Roma nell’orrore: gambe mozzate in un cassonetto

A ritrovarle, una ragazza che frugava nel cassonetto verso le 20 di ieri sera. La polizia indaga, ma gli elementi sono pochi: sparito il resto del corpo.

Roma nell’orrore: gambe mozzate in un cassonetto

In un cassonetto per l’immondizia, ben occultate in un contenitore di metallo, sono state trovate un paio di gambe, resti di un cadavere sezionato: le prime ipotesi dicono siano state tagliate con una sega.

L’orrida scoperta è stata fatta da una ragazza, ieri sera verso le 20, mentre stava rovistando tra i cassonetti della zona in cerca di qualcosa che potesse tornarle utile. Giunta in un cassonetto nel tratto di viale Maresciallo Pilsudski, a due passi da piazza Euclide e poco lontano da Villa Glori, a Roma, ha fatto la macabra scoperta.

Quando la giovane ha compreso il contenuto del cassonetto, ha avuto un malore e, immediatamente, ha dato l’allarme. La polizia scientifica si è recata subito sul posto per i rilievi di competenza, ed ora sta procedendo con le indagini. Da qualche anno, a Roma, non succedeva qualcosa del genere: un’atrocità che ha sconvolto tutti.

Per ora, finché altri elementi non andranno a ricostruire il fatto, si tratta di un vero “giallo”. Il corpo sezionato sembra, secondo una prima ispezione del medico legale, non appartenere a una persona senza fissa dimora. 

Gli agenti della squadra mobile hanno già iniziato le indagini, ma risultano faticose, perché non hanno a diposizione molti elementi. Effettivamente ci sono solo le gambe, pertanto non è possibile dare un nome e un’identità al morto attraverso le impronte digitali. I due arti, sezionati all’altezza dell’inguine, sembrano curati e, forse per questo, appartenenti a una donna. La polizia, per ora, sta analizzando le denunce di scomparsa nella speranza di potere trovare la pista precisa. 

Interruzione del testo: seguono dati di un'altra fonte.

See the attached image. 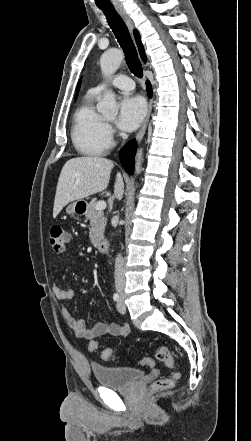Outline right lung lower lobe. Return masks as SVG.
<instances>
[{
  "label": "right lung lower lobe",
  "instance_id": "1",
  "mask_svg": "<svg viewBox=\"0 0 251 441\" xmlns=\"http://www.w3.org/2000/svg\"><path fill=\"white\" fill-rule=\"evenodd\" d=\"M147 85L148 94L151 95V85L149 82H147ZM135 152L136 143L135 140H132L127 143L119 153L121 164L129 174H133Z\"/></svg>",
  "mask_w": 251,
  "mask_h": 441
}]
</instances>
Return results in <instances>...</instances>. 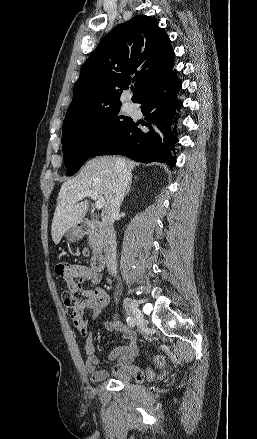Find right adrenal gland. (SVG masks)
<instances>
[{
	"label": "right adrenal gland",
	"instance_id": "1",
	"mask_svg": "<svg viewBox=\"0 0 257 439\" xmlns=\"http://www.w3.org/2000/svg\"><path fill=\"white\" fill-rule=\"evenodd\" d=\"M137 177H135V179H136ZM131 182L129 183V185H128V187H127V190H126V192H125V196H127L128 194H129V192H130V187H131Z\"/></svg>",
	"mask_w": 257,
	"mask_h": 439
}]
</instances>
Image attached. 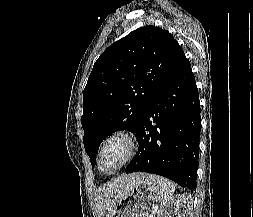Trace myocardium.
<instances>
[{
	"instance_id": "f54148a6",
	"label": "myocardium",
	"mask_w": 253,
	"mask_h": 217,
	"mask_svg": "<svg viewBox=\"0 0 253 217\" xmlns=\"http://www.w3.org/2000/svg\"><path fill=\"white\" fill-rule=\"evenodd\" d=\"M114 142H121L124 145V155L118 165L109 172L101 169V159L105 150ZM138 151V142L135 134L127 129H118L110 133L100 144L96 155V168L103 175H113L127 165Z\"/></svg>"
}]
</instances>
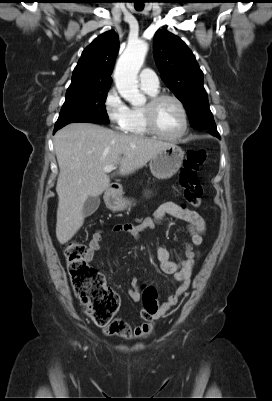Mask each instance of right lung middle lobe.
<instances>
[{"label":"right lung middle lobe","mask_w":272,"mask_h":401,"mask_svg":"<svg viewBox=\"0 0 272 401\" xmlns=\"http://www.w3.org/2000/svg\"><path fill=\"white\" fill-rule=\"evenodd\" d=\"M110 86L66 93L56 130L73 122L109 123L105 100Z\"/></svg>","instance_id":"right-lung-middle-lobe-1"}]
</instances>
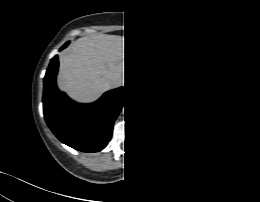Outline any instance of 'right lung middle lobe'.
I'll list each match as a JSON object with an SVG mask.
<instances>
[{
    "instance_id": "right-lung-middle-lobe-1",
    "label": "right lung middle lobe",
    "mask_w": 260,
    "mask_h": 202,
    "mask_svg": "<svg viewBox=\"0 0 260 202\" xmlns=\"http://www.w3.org/2000/svg\"><path fill=\"white\" fill-rule=\"evenodd\" d=\"M69 44V42H67L65 45H64V48Z\"/></svg>"
}]
</instances>
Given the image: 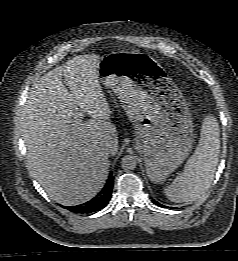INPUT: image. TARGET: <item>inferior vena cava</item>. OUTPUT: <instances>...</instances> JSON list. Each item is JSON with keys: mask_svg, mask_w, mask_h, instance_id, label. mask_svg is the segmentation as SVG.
<instances>
[{"mask_svg": "<svg viewBox=\"0 0 238 261\" xmlns=\"http://www.w3.org/2000/svg\"><path fill=\"white\" fill-rule=\"evenodd\" d=\"M105 149H106V151L108 152V151H109V145H106V146H105Z\"/></svg>", "mask_w": 238, "mask_h": 261, "instance_id": "602c4592", "label": "inferior vena cava"}]
</instances>
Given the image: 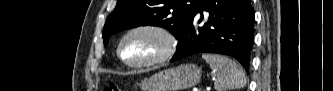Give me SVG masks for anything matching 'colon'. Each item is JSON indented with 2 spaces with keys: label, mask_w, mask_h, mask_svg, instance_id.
Instances as JSON below:
<instances>
[{
  "label": "colon",
  "mask_w": 333,
  "mask_h": 91,
  "mask_svg": "<svg viewBox=\"0 0 333 91\" xmlns=\"http://www.w3.org/2000/svg\"><path fill=\"white\" fill-rule=\"evenodd\" d=\"M104 91H121V88L115 83H109L106 85Z\"/></svg>",
  "instance_id": "colon-1"
}]
</instances>
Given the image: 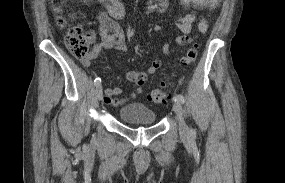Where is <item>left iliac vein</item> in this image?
<instances>
[{"label": "left iliac vein", "mask_w": 285, "mask_h": 183, "mask_svg": "<svg viewBox=\"0 0 285 183\" xmlns=\"http://www.w3.org/2000/svg\"><path fill=\"white\" fill-rule=\"evenodd\" d=\"M173 110L177 116L178 122H179V133L180 136L185 138L189 135V129L185 123L184 116H183V109L178 100H175L173 104Z\"/></svg>", "instance_id": "4c4485c4"}]
</instances>
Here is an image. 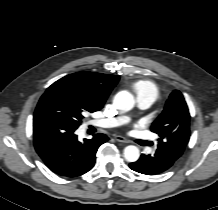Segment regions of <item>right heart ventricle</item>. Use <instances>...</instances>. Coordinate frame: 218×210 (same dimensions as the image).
Returning <instances> with one entry per match:
<instances>
[{
	"label": "right heart ventricle",
	"instance_id": "1",
	"mask_svg": "<svg viewBox=\"0 0 218 210\" xmlns=\"http://www.w3.org/2000/svg\"><path fill=\"white\" fill-rule=\"evenodd\" d=\"M134 90L137 93V95H141L144 93L151 94L154 98V100L158 96V89L155 86L154 83L150 81H138L134 84Z\"/></svg>",
	"mask_w": 218,
	"mask_h": 210
}]
</instances>
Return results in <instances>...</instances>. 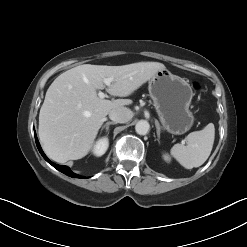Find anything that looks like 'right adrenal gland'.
Returning <instances> with one entry per match:
<instances>
[{
    "instance_id": "2a0ac1e0",
    "label": "right adrenal gland",
    "mask_w": 247,
    "mask_h": 247,
    "mask_svg": "<svg viewBox=\"0 0 247 247\" xmlns=\"http://www.w3.org/2000/svg\"><path fill=\"white\" fill-rule=\"evenodd\" d=\"M116 123L115 122H106L103 126H102V129H101V131L103 130V129H106V133L109 131V126L110 125H115Z\"/></svg>"
}]
</instances>
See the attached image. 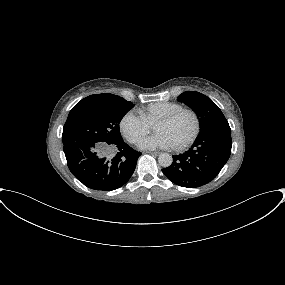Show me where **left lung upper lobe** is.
I'll return each mask as SVG.
<instances>
[{
    "label": "left lung upper lobe",
    "instance_id": "1",
    "mask_svg": "<svg viewBox=\"0 0 285 285\" xmlns=\"http://www.w3.org/2000/svg\"><path fill=\"white\" fill-rule=\"evenodd\" d=\"M178 101L184 102L198 115L201 130L215 126L229 127L221 110L209 97L186 91L178 96Z\"/></svg>",
    "mask_w": 285,
    "mask_h": 285
}]
</instances>
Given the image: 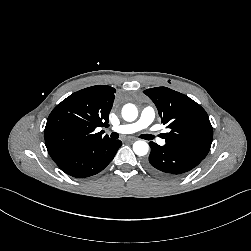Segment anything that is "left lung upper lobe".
I'll return each instance as SVG.
<instances>
[{
    "label": "left lung upper lobe",
    "mask_w": 251,
    "mask_h": 251,
    "mask_svg": "<svg viewBox=\"0 0 251 251\" xmlns=\"http://www.w3.org/2000/svg\"><path fill=\"white\" fill-rule=\"evenodd\" d=\"M144 93L155 103L164 125L166 144L202 158L208 154L213 128L206 111L188 96L167 87L147 89Z\"/></svg>",
    "instance_id": "5c2ea615"
}]
</instances>
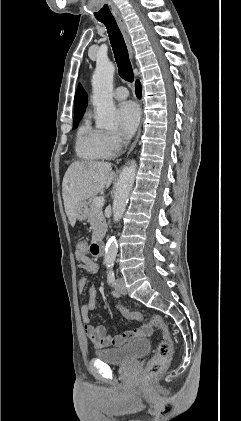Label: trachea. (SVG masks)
Segmentation results:
<instances>
[{"instance_id":"obj_1","label":"trachea","mask_w":241,"mask_h":421,"mask_svg":"<svg viewBox=\"0 0 241 421\" xmlns=\"http://www.w3.org/2000/svg\"><path fill=\"white\" fill-rule=\"evenodd\" d=\"M99 21L107 28L120 77L126 81L132 82L134 73L129 60L128 50L115 19H101Z\"/></svg>"}]
</instances>
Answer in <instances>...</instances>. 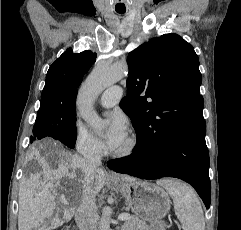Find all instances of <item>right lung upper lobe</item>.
I'll return each mask as SVG.
<instances>
[{
    "label": "right lung upper lobe",
    "mask_w": 241,
    "mask_h": 230,
    "mask_svg": "<svg viewBox=\"0 0 241 230\" xmlns=\"http://www.w3.org/2000/svg\"><path fill=\"white\" fill-rule=\"evenodd\" d=\"M96 56L97 54L91 51L73 53L72 48H68L54 61L46 75L38 111L76 110L77 88L84 74L96 61Z\"/></svg>",
    "instance_id": "obj_1"
}]
</instances>
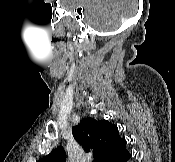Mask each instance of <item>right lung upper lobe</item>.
I'll use <instances>...</instances> for the list:
<instances>
[{
	"instance_id": "1",
	"label": "right lung upper lobe",
	"mask_w": 175,
	"mask_h": 162,
	"mask_svg": "<svg viewBox=\"0 0 175 162\" xmlns=\"http://www.w3.org/2000/svg\"><path fill=\"white\" fill-rule=\"evenodd\" d=\"M75 140L86 152H94L93 162H111L126 149V141L119 136L116 125L107 120L84 118L72 127ZM66 153L62 146L44 156L39 162H64Z\"/></svg>"
}]
</instances>
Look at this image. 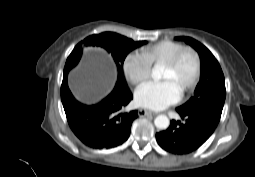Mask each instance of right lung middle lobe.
Here are the masks:
<instances>
[{"mask_svg":"<svg viewBox=\"0 0 255 177\" xmlns=\"http://www.w3.org/2000/svg\"><path fill=\"white\" fill-rule=\"evenodd\" d=\"M146 43V41L135 42L132 39L113 32H104L98 35L89 36L83 42H80L77 45L76 50L74 52L72 51V53L69 55L64 71L68 72L79 62L82 55L83 44L86 46H100L112 55L117 65L118 80L116 84L120 85L121 87L128 88L123 76L124 60L130 51Z\"/></svg>","mask_w":255,"mask_h":177,"instance_id":"obj_1","label":"right lung middle lobe"}]
</instances>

Il fatto ha riportato alla memoria l’agosto del 2015, quando fu ritrovata nel fiume Aniene, sempre a Roma, una gamba tagliata sotto il ginocchio. I tatuaggi sul polpaccio aiutarono le indagini: “S.S. Lazio” e “Oggi è un bel giorno per morire“.  Dopo un paio di giorni, l’arto venne identificato: era di Gabriele Di Ponto, un ultrà della Lazio già conosciuto alle forze dell’ordine. Il resto del suo corpo non fu mai ritrovato. L’amputazione avvenne per un regolamento di conti della malavita di San Basilio.